Deductible in the D&O insurance
Statutory compulsory deductible in D&O insurance
Since August 5, 2009, the German Act on the Appropriateness of Management Board Remuneration (VorstAG, Section 93 (2) AktG) has stipulated that a company D&O insurance policy for Management Board members must include a deductible of at least 10% of the loss and may not exceed one and a half times the fixed annual remuneration. This means that 1.5 times the gross annual fixed remuneration in the year of the breach of duty is the upper limit in the event of a claim for those affected.
Conclusion: In the event of a breach of duty, the Executive Board member concerned must pay at least 10% of the loss - but no more than 1.5 times their annual remuneration.
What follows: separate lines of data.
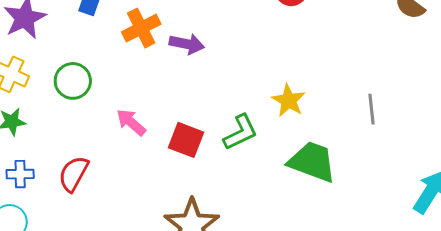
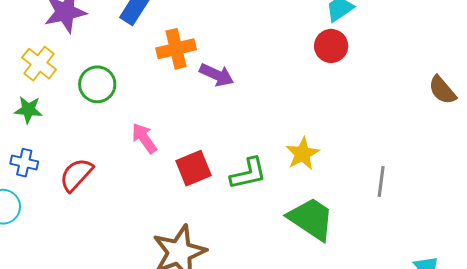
red square: (186, 140) -> (194, 168), turned 33

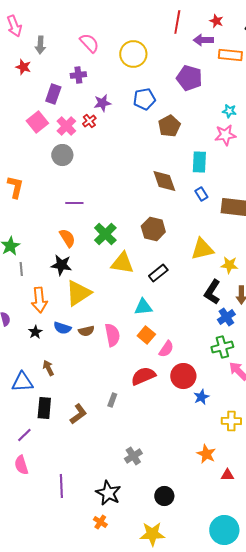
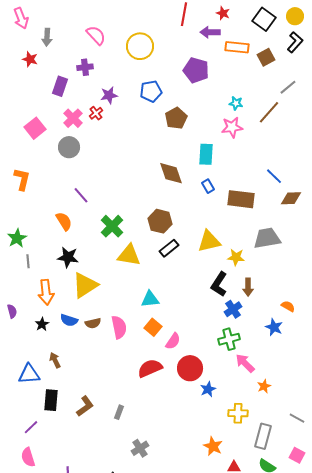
pink square: (37, 122) -> (35, 128), moved
purple line: (74, 203) -> (81, 195), turned 48
orange semicircle: (67, 238) -> (64, 221), moved
black rectangle: (158, 273) -> (169, 248), moved
gray rectangle: (112, 400) -> (119, 412), moved

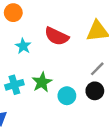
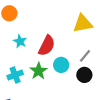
red semicircle: (57, 36) -> (47, 46), moved, turned -85
cyan circle: (67, 96) -> (61, 65), moved

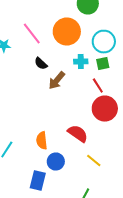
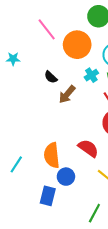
pink line: (32, 34) -> (47, 29), moved
cyan cross: (81, 62) -> (91, 75), turned -32
orange semicircle: (42, 140) -> (52, 155), size x1.4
Does this regulation also apply to GmbH managing directors?
No. Although the liability principles of management boards (AktG) and managing directors (GmbHG) are similar, the statutory mandatory deductible does not apply to managing directors of GmbHs. However, it applies not only to public limited companies (AG), but also to Societas Europaea (SE) and other company forms.
Does this also apply to supervisory board members in the AG/SE?
There is no legal obligation for Supervisory Board members to agree a deductible. In the past, however, the 2019 version of the German Corporate Governance Code (GCGC) recommended a comparable deductible for Supervisory Board members. However, this is no longer included in the current 2022 version of the Code. As a result, only a few companies have integrated this deductible into their articles of association and thus into their corporate D&O programs.
Coverage gap in the event of damage. Solutions?
The legally prescribed excess creates a gap in cover for corporate D&O insurance policies, as they do not cover 100% of the loss. Those affected therefore again bear the risk of being held liable privately.
Insurance providers have reacted to this legal situation and offer appropriate solutions:
Separate D&O deductible insurance policies that cover the statutory deductible, usually as a supplement to the company D&O policy.
Personal D&O insurance, which is a fully comprehensive D&O insurance policy - including cover for the statutory deductible
In practice, personal D&O insurance often makes more sense. This is because, in addition to covering the deductible, it offers:
A separate, non-shared sum insured, independent of the company D&O.
Full control, as the board member herself becomes the policyholder and decides on the amount of the sum insured and content.
- Coverage/participation in voluntary settlements, which are significantly more relevant in practice than the statutory deductible.